The first time there were feathers in the yard it was a near disaster.  A hawk attacked my girls, specifically one of the black and white Dominiques.  It was a tuesday and I left the farm around 6 to go home and feed the dogs and get ready for my tennis game from 7:30-9pm.  I planned to come back to the farm after the game and close the coop.  It was late but I figured the girls would be ok for a short while.  I had done this at home in the driveway and no one had come to harm.  HOWEVER, by 6:45 I had a call from Dan the Farmer that Dan the Security Guard had called saying he had come upon the hawk attacking one of the chicks.  The hawk had been scared off but many of the chicks had flown either over or through the fence in a panic and were now hiding in the surrounding woods.  He would wait till someone arrived.

I drove to the farm in my tennis shorts and sneakers, expecting the worst.  I called my tennis friends and alerted them that I was having a chicken emergency and would be late.  I approached the coop with my heart pounding.  There were a lot of Dominique feathers but no blood or sign of a wounded chicken.  I started crawling through the nearby brambles searching for the missing girls...about a dozen or more of them had fled.

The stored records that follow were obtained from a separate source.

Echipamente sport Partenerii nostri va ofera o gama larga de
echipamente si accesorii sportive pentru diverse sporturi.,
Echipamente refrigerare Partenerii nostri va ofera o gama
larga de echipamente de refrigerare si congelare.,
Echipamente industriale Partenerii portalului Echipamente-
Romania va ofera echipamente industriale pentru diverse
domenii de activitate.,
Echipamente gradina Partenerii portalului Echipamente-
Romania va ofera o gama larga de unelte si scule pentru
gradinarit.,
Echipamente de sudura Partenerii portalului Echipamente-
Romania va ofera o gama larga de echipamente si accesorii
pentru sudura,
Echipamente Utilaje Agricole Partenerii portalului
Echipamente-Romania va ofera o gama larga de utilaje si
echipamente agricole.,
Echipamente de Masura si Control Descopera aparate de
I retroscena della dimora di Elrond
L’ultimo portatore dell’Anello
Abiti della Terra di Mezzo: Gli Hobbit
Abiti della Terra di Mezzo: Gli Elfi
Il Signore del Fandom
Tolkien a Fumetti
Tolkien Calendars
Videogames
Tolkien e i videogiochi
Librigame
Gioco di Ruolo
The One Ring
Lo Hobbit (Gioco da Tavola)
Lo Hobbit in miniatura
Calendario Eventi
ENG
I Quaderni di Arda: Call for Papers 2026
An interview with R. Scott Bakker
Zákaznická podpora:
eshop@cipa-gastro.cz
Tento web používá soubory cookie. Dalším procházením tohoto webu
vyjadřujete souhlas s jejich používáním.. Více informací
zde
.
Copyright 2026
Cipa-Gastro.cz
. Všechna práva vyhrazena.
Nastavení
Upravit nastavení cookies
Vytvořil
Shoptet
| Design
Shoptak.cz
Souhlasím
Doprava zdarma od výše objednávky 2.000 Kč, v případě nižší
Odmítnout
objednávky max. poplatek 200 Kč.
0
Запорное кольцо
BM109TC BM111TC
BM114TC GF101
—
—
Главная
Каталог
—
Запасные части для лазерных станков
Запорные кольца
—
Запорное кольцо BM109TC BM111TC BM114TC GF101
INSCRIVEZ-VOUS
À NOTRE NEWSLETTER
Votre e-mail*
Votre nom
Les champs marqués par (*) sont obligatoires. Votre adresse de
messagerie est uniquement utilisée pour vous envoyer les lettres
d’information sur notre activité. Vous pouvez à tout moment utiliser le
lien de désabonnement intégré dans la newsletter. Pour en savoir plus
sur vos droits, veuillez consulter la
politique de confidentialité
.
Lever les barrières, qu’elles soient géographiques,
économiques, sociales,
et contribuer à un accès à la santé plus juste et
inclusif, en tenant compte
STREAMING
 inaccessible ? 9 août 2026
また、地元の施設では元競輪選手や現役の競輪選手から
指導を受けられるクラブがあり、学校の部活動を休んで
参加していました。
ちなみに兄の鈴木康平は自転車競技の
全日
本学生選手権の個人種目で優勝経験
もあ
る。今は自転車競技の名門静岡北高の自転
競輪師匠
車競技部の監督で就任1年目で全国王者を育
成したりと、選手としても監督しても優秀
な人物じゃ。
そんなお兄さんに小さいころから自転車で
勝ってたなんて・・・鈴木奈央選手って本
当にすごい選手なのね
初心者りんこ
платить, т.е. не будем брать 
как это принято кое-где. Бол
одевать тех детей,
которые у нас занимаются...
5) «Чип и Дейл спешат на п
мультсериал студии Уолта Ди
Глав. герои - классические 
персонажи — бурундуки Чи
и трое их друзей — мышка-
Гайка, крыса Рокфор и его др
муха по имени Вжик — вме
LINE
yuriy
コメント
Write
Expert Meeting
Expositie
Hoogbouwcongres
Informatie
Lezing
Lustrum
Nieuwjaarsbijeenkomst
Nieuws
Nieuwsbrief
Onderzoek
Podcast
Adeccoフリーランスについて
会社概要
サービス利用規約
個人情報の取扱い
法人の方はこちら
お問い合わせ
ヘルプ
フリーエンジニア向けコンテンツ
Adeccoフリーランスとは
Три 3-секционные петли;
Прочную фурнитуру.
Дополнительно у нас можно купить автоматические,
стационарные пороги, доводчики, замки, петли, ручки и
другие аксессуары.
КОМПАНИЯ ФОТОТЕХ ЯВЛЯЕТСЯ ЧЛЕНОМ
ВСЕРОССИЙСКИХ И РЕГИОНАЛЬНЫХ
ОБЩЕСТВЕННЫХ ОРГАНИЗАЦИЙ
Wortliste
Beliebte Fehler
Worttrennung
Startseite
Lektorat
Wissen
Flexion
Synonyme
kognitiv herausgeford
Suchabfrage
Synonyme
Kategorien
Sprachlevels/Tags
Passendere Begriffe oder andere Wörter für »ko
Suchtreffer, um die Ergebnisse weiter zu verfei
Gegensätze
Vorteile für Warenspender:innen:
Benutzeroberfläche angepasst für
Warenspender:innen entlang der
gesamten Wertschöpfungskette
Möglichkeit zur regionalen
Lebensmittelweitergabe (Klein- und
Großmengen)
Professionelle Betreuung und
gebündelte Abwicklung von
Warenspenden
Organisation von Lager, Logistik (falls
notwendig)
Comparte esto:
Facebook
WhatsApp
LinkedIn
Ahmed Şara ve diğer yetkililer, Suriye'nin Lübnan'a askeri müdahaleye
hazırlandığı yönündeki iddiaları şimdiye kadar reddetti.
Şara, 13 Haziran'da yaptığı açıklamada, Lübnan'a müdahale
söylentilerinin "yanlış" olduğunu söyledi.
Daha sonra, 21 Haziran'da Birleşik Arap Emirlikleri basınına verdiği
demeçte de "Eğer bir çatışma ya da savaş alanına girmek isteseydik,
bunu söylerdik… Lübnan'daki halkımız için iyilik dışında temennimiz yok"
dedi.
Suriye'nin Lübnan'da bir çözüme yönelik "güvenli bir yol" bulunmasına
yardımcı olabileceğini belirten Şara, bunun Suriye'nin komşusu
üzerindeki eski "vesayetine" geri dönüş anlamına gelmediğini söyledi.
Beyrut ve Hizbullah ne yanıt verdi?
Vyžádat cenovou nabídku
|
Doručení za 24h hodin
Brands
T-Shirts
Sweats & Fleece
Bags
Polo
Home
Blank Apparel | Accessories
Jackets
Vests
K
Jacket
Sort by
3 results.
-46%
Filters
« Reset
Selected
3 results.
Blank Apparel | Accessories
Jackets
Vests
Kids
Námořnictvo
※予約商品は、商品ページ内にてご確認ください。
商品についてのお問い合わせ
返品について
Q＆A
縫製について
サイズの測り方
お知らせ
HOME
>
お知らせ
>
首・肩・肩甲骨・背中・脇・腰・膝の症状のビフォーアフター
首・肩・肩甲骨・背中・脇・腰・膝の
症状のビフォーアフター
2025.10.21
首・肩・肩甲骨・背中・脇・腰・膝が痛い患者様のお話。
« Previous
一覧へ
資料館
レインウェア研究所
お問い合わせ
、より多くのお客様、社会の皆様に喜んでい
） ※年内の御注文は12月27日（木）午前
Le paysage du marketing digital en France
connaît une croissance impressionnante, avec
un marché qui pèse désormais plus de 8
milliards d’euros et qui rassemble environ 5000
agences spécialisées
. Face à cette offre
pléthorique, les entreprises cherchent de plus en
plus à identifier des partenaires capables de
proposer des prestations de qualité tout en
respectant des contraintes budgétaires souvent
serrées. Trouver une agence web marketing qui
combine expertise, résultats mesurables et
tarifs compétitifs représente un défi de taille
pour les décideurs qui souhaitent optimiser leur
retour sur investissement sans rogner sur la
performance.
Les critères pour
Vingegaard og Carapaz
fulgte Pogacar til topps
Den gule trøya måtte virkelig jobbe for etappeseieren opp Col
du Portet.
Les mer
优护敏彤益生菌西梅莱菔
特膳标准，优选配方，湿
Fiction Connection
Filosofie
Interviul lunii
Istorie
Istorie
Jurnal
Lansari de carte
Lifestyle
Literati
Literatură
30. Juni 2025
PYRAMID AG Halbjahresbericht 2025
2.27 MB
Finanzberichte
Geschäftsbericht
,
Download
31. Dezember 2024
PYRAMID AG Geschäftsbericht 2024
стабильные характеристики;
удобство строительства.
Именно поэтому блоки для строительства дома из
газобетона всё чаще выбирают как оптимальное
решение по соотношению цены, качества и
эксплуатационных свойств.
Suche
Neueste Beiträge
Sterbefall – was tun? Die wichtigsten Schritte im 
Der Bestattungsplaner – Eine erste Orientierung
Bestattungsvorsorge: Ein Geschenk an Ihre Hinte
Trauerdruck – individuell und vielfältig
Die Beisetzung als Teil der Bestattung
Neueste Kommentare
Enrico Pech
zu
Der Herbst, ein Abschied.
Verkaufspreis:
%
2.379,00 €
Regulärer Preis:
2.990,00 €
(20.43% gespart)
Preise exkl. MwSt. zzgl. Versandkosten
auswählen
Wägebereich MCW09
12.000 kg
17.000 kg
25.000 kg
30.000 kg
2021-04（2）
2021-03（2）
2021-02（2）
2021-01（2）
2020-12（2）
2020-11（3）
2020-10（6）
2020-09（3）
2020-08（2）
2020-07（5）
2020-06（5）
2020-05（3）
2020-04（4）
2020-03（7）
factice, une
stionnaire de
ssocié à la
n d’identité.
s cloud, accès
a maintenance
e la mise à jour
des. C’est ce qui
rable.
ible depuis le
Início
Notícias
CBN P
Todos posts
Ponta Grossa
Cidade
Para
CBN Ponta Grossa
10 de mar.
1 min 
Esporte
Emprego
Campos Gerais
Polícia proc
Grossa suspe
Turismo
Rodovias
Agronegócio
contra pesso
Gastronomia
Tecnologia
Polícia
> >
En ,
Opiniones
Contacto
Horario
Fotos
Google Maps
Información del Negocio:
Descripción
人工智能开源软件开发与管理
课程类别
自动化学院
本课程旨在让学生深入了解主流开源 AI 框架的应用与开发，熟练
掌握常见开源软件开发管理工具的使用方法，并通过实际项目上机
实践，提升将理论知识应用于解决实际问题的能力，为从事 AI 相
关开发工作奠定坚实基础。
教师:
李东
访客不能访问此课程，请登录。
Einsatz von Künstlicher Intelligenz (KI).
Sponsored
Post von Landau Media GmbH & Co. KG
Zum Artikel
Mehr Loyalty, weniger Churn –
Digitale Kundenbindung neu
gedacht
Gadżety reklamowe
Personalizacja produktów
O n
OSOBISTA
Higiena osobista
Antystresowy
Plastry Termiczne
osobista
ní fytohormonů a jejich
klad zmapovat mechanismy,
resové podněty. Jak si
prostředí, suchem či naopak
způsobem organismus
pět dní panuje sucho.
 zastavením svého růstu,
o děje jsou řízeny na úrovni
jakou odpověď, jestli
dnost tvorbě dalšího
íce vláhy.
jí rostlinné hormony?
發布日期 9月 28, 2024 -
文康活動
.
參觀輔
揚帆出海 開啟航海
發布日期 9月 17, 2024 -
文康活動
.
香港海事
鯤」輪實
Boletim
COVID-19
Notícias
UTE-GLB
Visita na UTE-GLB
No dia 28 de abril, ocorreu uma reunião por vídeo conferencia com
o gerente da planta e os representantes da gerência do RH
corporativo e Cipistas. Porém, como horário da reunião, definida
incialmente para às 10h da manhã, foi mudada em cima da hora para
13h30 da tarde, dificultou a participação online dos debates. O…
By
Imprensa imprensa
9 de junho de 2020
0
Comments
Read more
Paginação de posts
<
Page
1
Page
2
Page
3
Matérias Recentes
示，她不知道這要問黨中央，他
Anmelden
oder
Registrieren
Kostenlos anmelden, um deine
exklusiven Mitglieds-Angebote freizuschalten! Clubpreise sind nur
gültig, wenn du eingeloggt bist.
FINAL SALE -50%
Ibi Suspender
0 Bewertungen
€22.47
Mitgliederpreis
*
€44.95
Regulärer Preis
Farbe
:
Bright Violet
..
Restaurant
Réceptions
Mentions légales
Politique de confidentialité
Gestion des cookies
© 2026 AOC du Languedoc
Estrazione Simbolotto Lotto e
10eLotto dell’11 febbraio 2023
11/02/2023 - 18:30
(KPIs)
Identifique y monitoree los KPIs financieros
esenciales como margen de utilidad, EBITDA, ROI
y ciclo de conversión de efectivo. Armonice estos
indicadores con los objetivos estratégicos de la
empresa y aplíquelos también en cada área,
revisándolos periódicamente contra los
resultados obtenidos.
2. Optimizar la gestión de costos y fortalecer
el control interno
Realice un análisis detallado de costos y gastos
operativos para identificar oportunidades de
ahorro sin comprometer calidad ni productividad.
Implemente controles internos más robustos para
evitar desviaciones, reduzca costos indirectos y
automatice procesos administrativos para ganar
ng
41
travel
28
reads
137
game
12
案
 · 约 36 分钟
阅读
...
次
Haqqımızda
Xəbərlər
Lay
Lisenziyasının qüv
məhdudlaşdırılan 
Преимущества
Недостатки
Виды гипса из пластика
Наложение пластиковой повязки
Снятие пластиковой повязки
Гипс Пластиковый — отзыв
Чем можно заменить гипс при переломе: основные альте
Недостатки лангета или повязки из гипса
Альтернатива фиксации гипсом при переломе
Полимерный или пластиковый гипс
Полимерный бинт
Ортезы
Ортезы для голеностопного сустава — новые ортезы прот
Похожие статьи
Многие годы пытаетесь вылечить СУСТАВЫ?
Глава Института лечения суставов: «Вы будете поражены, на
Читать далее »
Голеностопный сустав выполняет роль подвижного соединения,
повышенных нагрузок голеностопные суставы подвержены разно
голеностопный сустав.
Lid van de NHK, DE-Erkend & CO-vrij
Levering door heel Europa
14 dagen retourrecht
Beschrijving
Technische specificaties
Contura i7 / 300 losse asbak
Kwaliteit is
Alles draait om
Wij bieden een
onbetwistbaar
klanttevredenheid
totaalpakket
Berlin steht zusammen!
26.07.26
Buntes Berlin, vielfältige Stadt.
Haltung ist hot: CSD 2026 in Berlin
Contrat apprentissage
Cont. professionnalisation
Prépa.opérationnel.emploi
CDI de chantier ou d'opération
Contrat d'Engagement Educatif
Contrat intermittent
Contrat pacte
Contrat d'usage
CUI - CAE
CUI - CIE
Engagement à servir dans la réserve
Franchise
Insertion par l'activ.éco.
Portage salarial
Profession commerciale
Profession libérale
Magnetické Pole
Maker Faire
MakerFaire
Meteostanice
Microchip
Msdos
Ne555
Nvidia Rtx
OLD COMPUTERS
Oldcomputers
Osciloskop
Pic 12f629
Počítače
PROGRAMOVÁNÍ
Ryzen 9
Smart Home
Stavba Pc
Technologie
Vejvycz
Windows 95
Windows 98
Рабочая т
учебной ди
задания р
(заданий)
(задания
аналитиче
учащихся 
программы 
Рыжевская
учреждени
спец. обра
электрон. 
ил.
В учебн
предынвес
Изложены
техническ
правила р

They were hiding in what they presumed, and correctly, were the thickest brambles and hardest to reach places.  As the thorns and branches tore at my naked legs I tried to coax, flush, and grab chicks as the sky grew increasingly dark.  As I chased the birds toward the coop Dan, the security guard was surprisingly good at scooping them up and depositing them in the yard.  Farmer Dan, with his 2 year old Ada in his arms, was also doing a heroic job of reaching under logs and grabbing chicks.  When the roundup ended it was pretty dark but amazingly all the Dominiques, five, were accounted for.  Except for some missing tail feathers no one seemed to be hurt.  I counted and recounted the birds until I was convinced that all were there except one of the dark brown Partridge Rocks.  I didn't want to leave but it was too dark to hunt in the woods.  We stood there for about 5 minutes, not wanting to call it quits when I finally said OK, lets go , there is nothing more we can do, when the last little chick came walking out of the woods on her own.  We grabbed her, put her in the coop, and locked up for the night.  Amazingly all birds were accounted for...and I quickly ran off to the tennis courts to make my apologies to the tennis crew.  They were all very understanding, having seen the chicks growing up each week, and were patient with my poor tennis strokes for the few remaining minutes of the evening's game.